Your output must reproduce all the records below precisely and contain no pictures.

• [Saved entries]
╭──

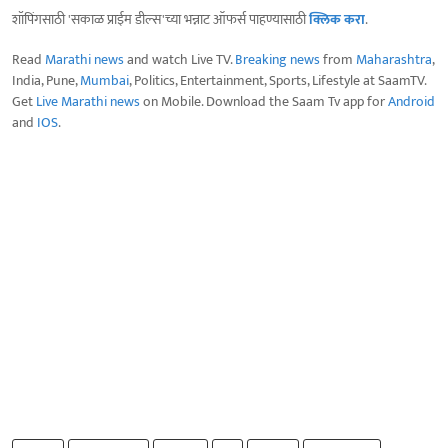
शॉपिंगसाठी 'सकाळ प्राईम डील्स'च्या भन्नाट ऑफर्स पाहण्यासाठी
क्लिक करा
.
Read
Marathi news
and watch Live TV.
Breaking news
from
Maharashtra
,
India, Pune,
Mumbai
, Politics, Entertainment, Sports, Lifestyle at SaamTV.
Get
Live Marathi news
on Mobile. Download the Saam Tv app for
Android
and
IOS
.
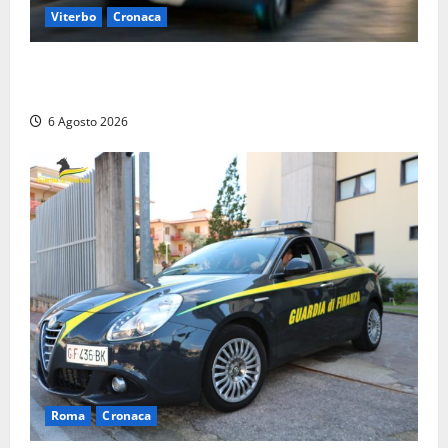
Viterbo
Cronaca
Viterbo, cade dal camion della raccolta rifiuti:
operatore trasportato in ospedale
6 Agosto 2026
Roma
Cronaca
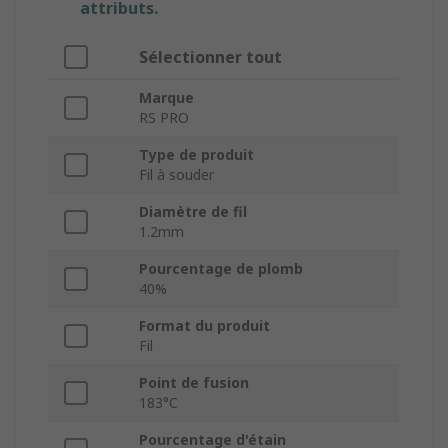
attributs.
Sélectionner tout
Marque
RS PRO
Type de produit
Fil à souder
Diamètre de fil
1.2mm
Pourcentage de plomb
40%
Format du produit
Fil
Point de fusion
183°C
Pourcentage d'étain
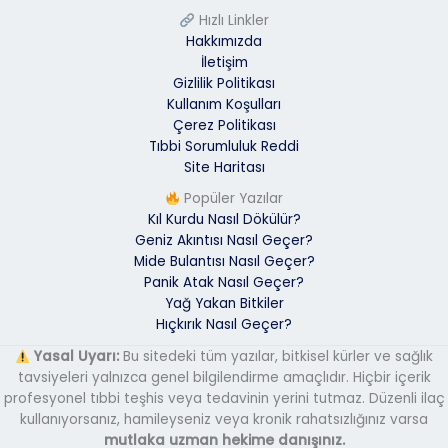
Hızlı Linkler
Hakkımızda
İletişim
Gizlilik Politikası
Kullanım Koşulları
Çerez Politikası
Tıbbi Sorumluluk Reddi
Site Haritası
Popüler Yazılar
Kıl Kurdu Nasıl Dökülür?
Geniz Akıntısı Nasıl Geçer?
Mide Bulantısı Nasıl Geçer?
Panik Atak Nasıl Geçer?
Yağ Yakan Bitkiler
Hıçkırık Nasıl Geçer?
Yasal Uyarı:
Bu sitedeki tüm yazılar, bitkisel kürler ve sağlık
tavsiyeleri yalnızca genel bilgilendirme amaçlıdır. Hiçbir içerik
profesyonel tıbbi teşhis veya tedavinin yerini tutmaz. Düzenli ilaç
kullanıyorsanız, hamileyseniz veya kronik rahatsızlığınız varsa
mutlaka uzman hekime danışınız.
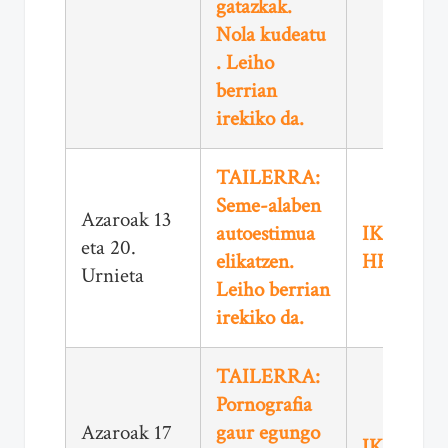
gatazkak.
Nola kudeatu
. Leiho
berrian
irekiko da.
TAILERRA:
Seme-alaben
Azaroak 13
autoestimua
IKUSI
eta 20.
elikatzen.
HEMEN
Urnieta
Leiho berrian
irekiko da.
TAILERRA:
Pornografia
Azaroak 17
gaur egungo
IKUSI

╰──

• [EXERCISE RESULT]
शॉपिंगसाठी 'सकाळ प्राईम डील्स'च्या भन्नाट ऑफर्स पाहण्यासाठी
क्लिक करा
.
Read
Marathi news
and watch Live TV.
Breaking news
from
Maharashtra
,
India, Pune,
Mumbai
, Politics, Entertainment, Sports, Lifestyle at SaamTV.
Get
Live Marathi news
on Mobile. Download the Saam Tv app for
Android
and
IOS
.
Viterbo
Cronaca
Viterbo, cade dal camion della raccolta rifiuti:
operatore trasportato in ospedale
6 Agosto 2026
Roma
Cronaca
attributs.
Sélectionner tout
Marque
RS PRO
Type de produit
Fil à souder
Diamètre de fil
1.2mm
Pourcentage de plomb
40%
Format du produit
Fil
Point de fusion
183°C
Pourcentage d'étain
Hızlı Linkler
Hakkımızda
İletişim
Gizlilik Politikası
Kullanım Koşulları
Çerez Politikası
Tıbbi Sorumluluk Reddi
Site Haritası
Popüler Yazılar
Kıl Kurdu Nasıl Dökülür?
Geniz Akıntısı Nasıl Geçer?
Mide Bulantısı Nasıl Geçer?
Panik Atak Nasıl Geçer?
Yağ Yakan Bitkiler
Hıçkırık Nasıl Geçer?
Yasal Uyarı:
Bu sitedeki tüm yazılar, bitkisel kürler ve sağlık
tavsiyeleri yalnızca genel bilgilendirme amaçlıdır. Hiçbir içerik
profesyonel tıbbi teşhis veya tedavinin yerini tutmaz. Düzenli ilaç
kullanıyorsanız, hamileyseniz veya kronik rahatsızlığınız varsa
mutlaka uzman hekime danışınız.
gatazkak.
Nola kudeatu
. Leiho
berrian
irekiko da.
TAILERRA:
Seme-alaben
Azaroak 13
autoestimua
IKUSI
eta 20.
elikatzen.
HEMEN
Urnieta
Leiho berrian
irekiko da.
TAILERRA:
Pornografia
Azaroak 17
gaur egungo
IKUSI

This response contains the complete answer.